Hubungan Indonesia dengan Kamboja mengacu pada hubungan bilateral Kerajaan Kamboja dan Republik Indonesia. Kamboja memiliki kedutaan besar di Jakarta, sementara Indonesia memiliki kedutaan besar di Phnom Penh. Sejak hubungan diplomatik dirintis pada tahun 1960-an. Indonesia selalu mendukung perdamaian dan stabilitas di Kamboja. Indonesia menyediakan pasukan untuk Otoritas Transisi PBB di Kamboja pada tahun 1992, dan pada tahun 1999 Indonesia mendukung keanggotaan Kamboja di ASEAN. Kamboja menghargai Indonesia yang secara konsisten telah membantu Kamboja, terutama dalam peningkatan kapasitas.[1] Kedua negara adalah anggota Gerakan Non-Blok dan ASEAN.
Sejarah
Hubungan antara Indonesia kuno dan Kamboja telah dirintis sejak zaman Kerajaan Chenla dan wangsa Sailendra di Jawa juga kerajaan Sriwijaya; disebutkan bahwa raja Jayawarman II sempat tinggal selama beberapa lama di pulau Jawa pada masa pemerintahan Sailendra, dan pada 802 ia menyatakan kemerdekaan Kamboja dari Jawa dan memproklamirkan dirinya sebagai raja jagat, peristiwa ini memulai periode Angkor dalam sejarah Kamboja.[2]
Kamboja menghadiri Konferensi Bandung, juga dikenal sebagai Konferensi Asia-Afrika, yang diselenggarakan pada bulan April 1955. Konferensi ini merintis terbentuknya Gerakan Non-Blok. Pada tahun 1956 Indonesia mengakui Kamboja sebagai negara yang berdaulat, dan pada tahun berikutnya, kedua negara membangun hubungan diplomatik pada tahun 1957. Pada tahun 1960 Indonesia meresmikan perjanjian persahabatan dengan Kerajaan Kamboja melalui hukum UU 8/1960.[3]
Selama pemerintahan Soekarno pada tahun 1960-an, Presiden Indonesia telah mengunjungi Kamboja dan sebaliknya Pangeran Norodom Sihanouk juga mengunjungi Indonesia.
Pada tahun 1992 Indonesia termasuk negara yang menyumbangkan tenaga pasukan untuk Otoritas Transisi PBB di Kamboja dan membantu Kamboja dalam usaha menjaga keamanan untuk mencapai perdamaian.
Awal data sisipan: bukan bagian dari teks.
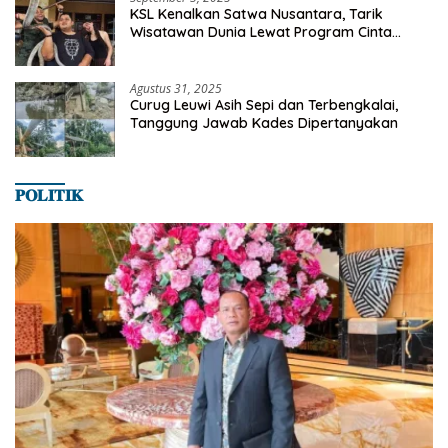
KSL Kenalkan Satwa Nusantara, Tarik
Wisatawan Dunia Lewat Program Cinta
Satwa
Agustus 31, 2025
Curug Leuwi Asih Sepi dan Terbengkalai,
Tanggung Jawab Kades Dipertanyakan
𝐏𝐎𝐋𝐈𝐓𝐈𝐊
Indonesia juga menyambut dan mendukung keanggotaan Kamboja di ASEAN pada tahun 1999. Hubungan antara Indonesia dan Kamboja telah tumbuh pesat sejak saat itu.
Budaya
Kedua negara memiliki warisan purbakala serupa yang didaulat sebagai Situs Warisan Dunia UNESCO, candi Borobudur dan Angkor Wat. Indonesia yang berpengalaman dalam proyek pemugaran Borobudur, telah meminjamkan keahliannya dalam upaya pelestarian Angkor. Indonesia termasuk salah satu negara yang memberikan bantuan dalam proyek restorasi Angkor, terutama tiga gerbang utama kompleks Istana Kerajaan Angkor, situs arkeologi dekat Phimeanakas.[4]
Keamanan
Kedua negara Kamboja dan Thailand memberi kepercayaan Indonesia sebagai pengamat yang adil dan tidak memihak untuk menyelesaikan sengketa internal ASEAN. Thailand dan Kamboja sepakat untuk mengizinkan pemantau Indonesia untuk pergi ke perbatasan antara kedua negara untuk membantu mencegah bentrokan militer lanjut, Indonesia ditunjuk sebagai pengamat dalam sengketa perbatasan Kamboja-Thailand.[5] Dalam hal pelatihan militer, Pasukan Khusus Batalyon Para-Komando Kamboja telah dilatih oleh Kopassus sejak 1974 sampai sekarang.[6] Dimana hasil latihan tersebut Pasukan Khusus Kamboja hampir mirip Kopassus, mulai dari cara penggelaran pasukan, penempatan pasukan dan gerakannya hampir mirip. Yang paling jelas kesamaannnya dengan Kopassus adalah baretnya yang sama-sama berwarna merah dan memakai seragam loreng yang sama.